Wherever the records include pictures, skip them and transcribe all the rest word for word.
####################
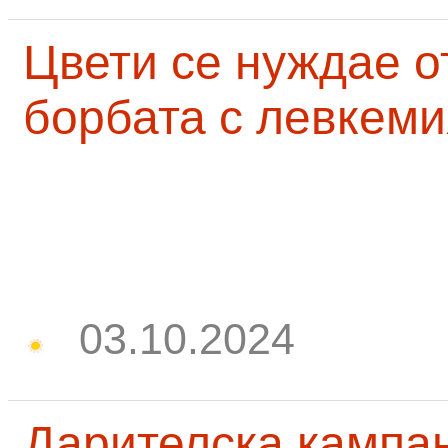
Цвети се нуждае о
борбата с левкеми
03.10.2024
Дарителска кампа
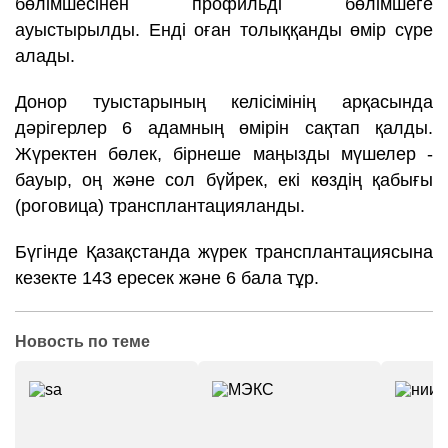
бөлімшесінен профильді бөлімшеге
ауыстырылды. Енді оған толыққанды өмір сүре
алады.
Донор туыстарының келісімінің арқасында
дәрігерлер 6 адамның өмірін сақтап қалды.
Жүректен бөлек, бірнеше маңызды мүшелер -
бауыр, оң және сол бүйрек, екі көздің қабығы
(роговица) трансплантацияланды.
Бүгінде Қазақстанда жүрек трансплантациясына
кезекте 143 ересек және 6 бала тұр.
Новость по теме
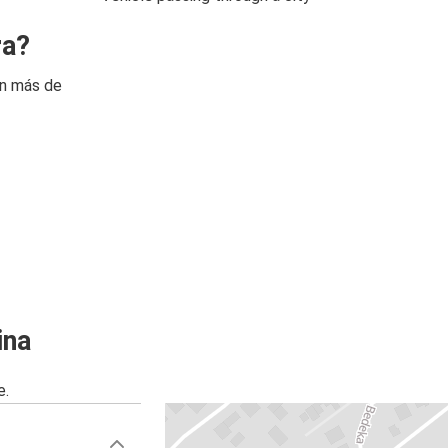
ra?
on más de
ina
e.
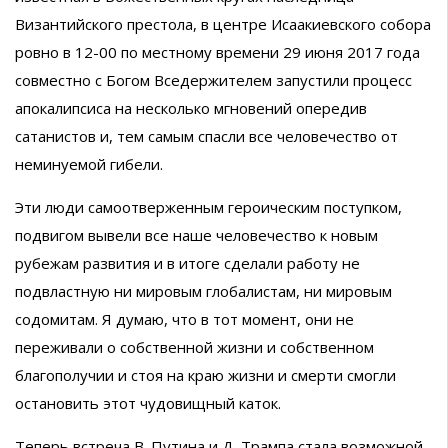
Византийского престола, в центре Исаакиевского собора
ровно в 12-00 по местному времени 29 июня 2017 года
совместно с Богом Вседержителем запустили процесс
апокалипсиса на несколько мгновений опередив
сатанистов и, тем самым спасли все человечество от
неминуемой гибели.
Эти люди самоотверженным героическим поступком,
подвигом вывели все наше человечество к новым
рубежам развития и в итоге сделали работу не
подвластную ни мировым глобалистам, ни мировым
содомитам. Я думаю, что в тот момент, они не
переживали о собственной жизни и собственном
благополучии и стоя на краю жизни и смерти смогли
остановить этот чудовищный каток.
Теперь встреча В. Путина и Д. Трампа стала возможной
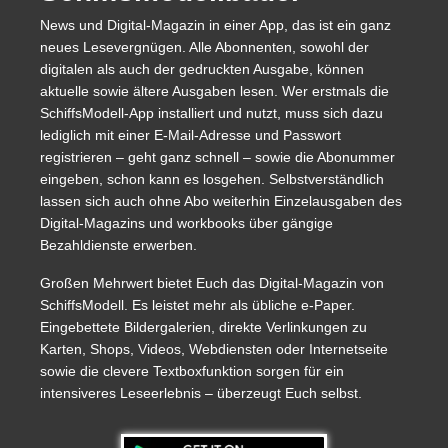
News und Digital-Magazin in einer App, das ist ein ganz
neues Lesevergnügen. Alle Abonnenten, sowohl der
digitalen als auch der gedruckten Ausgabe, können
aktuelle sowie ältere Ausgaben lesen. Wer erstmals die
SchiffsModell-App installiert und nutzt, muss sich dazu
lediglich mit einer E-Mail-Adresse und Passwort
registrieren – geht ganz schnell – sowie die Abonummer
eingeben, schon kann es losgehen. Selbstverständlich
lassen sich auch ohne Abo weiterhin Einzelausgaben des
Digital-Magazins und workbooks über gängige
Bezahldienste erwerben.
Großen Mehrwert bietet Euch das Digital-Magazin von
SchiffsModell. Es leistet mehr als übliche e-Paper.
Eingebettete Bildergalerien, direkte Verlinkungen zu
Karten, Shops, Videos, Webdiensten oder Internetseite
sowie die clevere Textboxfunktion sorgen für ein
intensiveres Leseerlebnis – überzeugt Euch selbst.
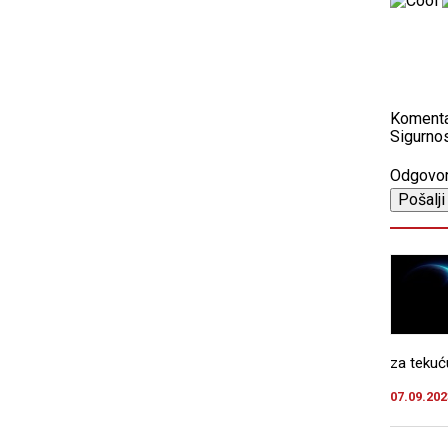
Koment
Sigurnos
Odgovo
za tekuću
07.09.202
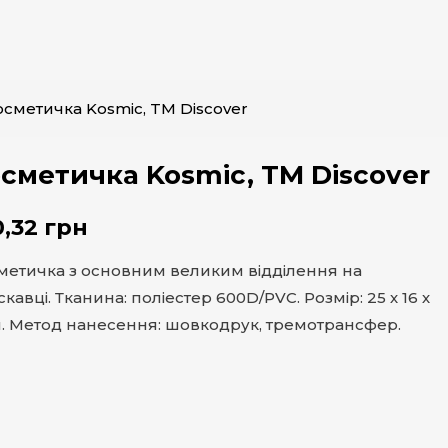
осметичка Kosmic, TM Discover
сметичка Kosmic, TM Discover
0,32
грн
метичка з основним великим відділення на
кавці. Тканина: поліестер 600D/PVC. Розмір: 25 х 16 х
м. Метод нанесення: шовкодрук, тремотрансфер.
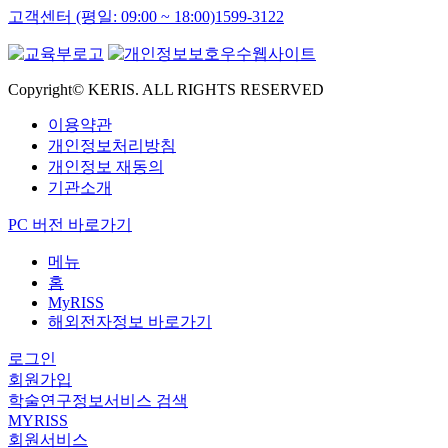
고객센터 (평일: 09:00 ~ 18:00)
1599-3122
Copyright© KERIS. ALL RIGHTS RESERVED
이용약관
개인정보처리방침
개인정보 재동의
기관소개
PC 버전 바로가기
메뉴
홈
MyRISS
해외전자정보 바로가기
로그인
회원가입
학술연구정보서비스 검색
MYRISS
회원서비스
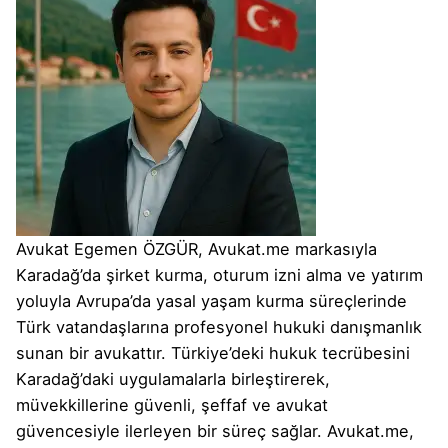
Avukat Egemen ÖZGÜR, Avukat.me markasıyla
Karadağ’da şirket kurma, oturum izni alma ve yatırım
yoluyla Avrupa’da yasal yaşam kurma süreçlerinde
Türk vatandaşlarına profesyonel hukuki danışmanlık
sunan bir avukattır. Türkiye’deki hukuk tecrübesini
Karadağ’daki uygulamalarla birleştirerek,
müvekkillerine güvenli, şeffaf ve avukat
güvencesiyle ilerleyen bir süreç sağlar. Avukat.me,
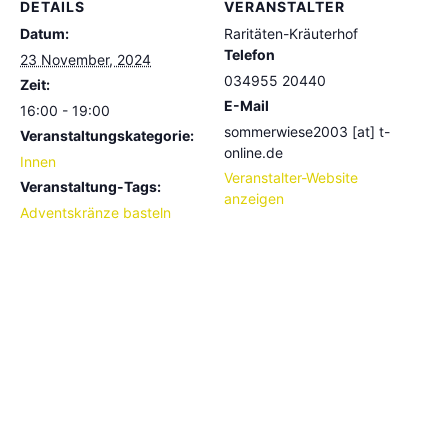
DETAILS
VERANSTALTER
Datum:
Raritäten-Kräuterhof
Telefon
23 November, 2024
034955 20440
Zeit:
E-Mail
16:00 - 19:00
sommerwiese2003 [at] t-
Veranstaltungskategorie:
online.de
Innen
Veranstalter-Website
Veranstaltung-Tags:
anzeigen
Adventskränze basteln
####################
| Solution to this exercise |
Цвети се нуждае о
борбата с левкеми
03.10.2024
Дарителска кампа
бөлімшесінен профильді бөлімшеге
ауыстырылды. Енді оған толыққанды өмір сүре
алады.
Донор туыстарының келісімінің арқасында
дәрігерлер 6 адамның өмірін сақтап қалды.
Жүректен бөлек, бірнеше маңызды мүшелер -
бауыр, оң және сол бүйрек, екі көздің қабығы
(роговица) трансплантацияланды.
Бүгінде Қазақстанда жүрек трансплантациясына
кезекте 143 ересек және 6 бала тұр.
Новость по теме
ra?
on más de
ina
e.
Византийского престола, в центре Исаакиевского собора
ровно в 12-00 по местному времени 29 июня 2017 года
совместно с Богом Вседержителем запустили процесс
апокалипсиса на несколько мгновений опередив
сатанистов и, тем самым спасли все человечество от
неминуемой гибели.
Эти люди самоотверженным героическим поступком,
подвигом вывели все наше человечество к новым
рубежам развития и в итоге сделали работу не
подвластную ни мировым глобалистам, ни мировым
содомитам. Я думаю, что в тот момент, они не
переживали о собственной жизни и собственном
благополучии и стоя на краю жизни и смерти смогли
остановить этот чудовищный каток.
Теперь встреча В. Путина и Д. Трампа стала возможной
News und Digital-Magazin in einer App, das ist ein ganz
neues Lesevergnügen. Alle Abonnenten, sowohl der
digitalen als auch der gedruckten Ausgabe, können
aktuelle sowie ältere Ausgaben lesen. Wer erstmals die
SchiffsModell-App installiert und nutzt, muss sich dazu
lediglich mit einer E-Mail-Adresse und Passwort
registrieren – geht ganz schnell – sowie die Abonummer
eingeben, schon kann es losgehen. Selbstverständlich
lassen sich auch ohne Abo weiterhin Einzelausgaben des
Digital-Magazins und workbooks über gängige
Bezahldienste erwerben.
Großen Mehrwert bietet Euch das Digital-Magazin von
SchiffsModell. Es leistet mehr als übliche e-Paper.
Eingebettete Bildergalerien, direkte Verlinkungen zu
Karten, Shops, Videos, Webdiensten oder Internetseite
sowie die clevere Textboxfunktion sorgen für ein
intensiveres Leseerlebnis – überzeugt Euch selbst.
Koment
Sigurnos
Odgovo
za tekuću
07.09.202
осметичка Kosmic, TM Discover
сметичка Kosmic, TM Discover
0,32
грн
метичка з основним великим відділення на
кавці. Тканина: поліестер 600D/PVC. Розмір: 25 х 16 х
м. Метод нанесення: шовкодрук, тремотрансфер.
고객센터 (평일: 09:00 ~ 18:00)
1599-3122
Copyright© KERIS. ALL RIGHTS RESERVED
이용약관
개인정보처리방침
개인정보 재동의
기관소개
PC 버전 바로가기
메뉴
홈
MyRISS
해외전자정보 바로가기
로그인
회원가입
학술연구정보서비스 검색
MYRISS
회원서비스
Avukat Egemen ÖZGÜR, Avukat.me markasıyla
Karadağ’da şirket kurma, oturum izni alma ve yatırım
yoluyla Avrupa’da yasal yaşam kurma süreçlerinde
Türk vatandaşlarına profesyonel hukuki danışmanlık
sunan bir avukattır. Türkiye’deki hukuk tecrübesini
Karadağ’daki uygulamalarla birleştirerek,
müvekkillerine güvenli, şeffaf ve avukat
güvencesiyle ilerleyen bir süreç sağlar. Avukat.me,
DETAILS
VERANSTALTER
Datum:
Raritäten-Kräuterhof
Telefon
23 November, 2024
034955 20440
Zeit:
E-Mail
16:00 - 19:00
sommerwiese2003 [at] t-
Veranstaltungskategorie:
online.de
Innen
Veranstalter-Website
Veranstaltung-Tags:
anzeigen
Adventskränze basteln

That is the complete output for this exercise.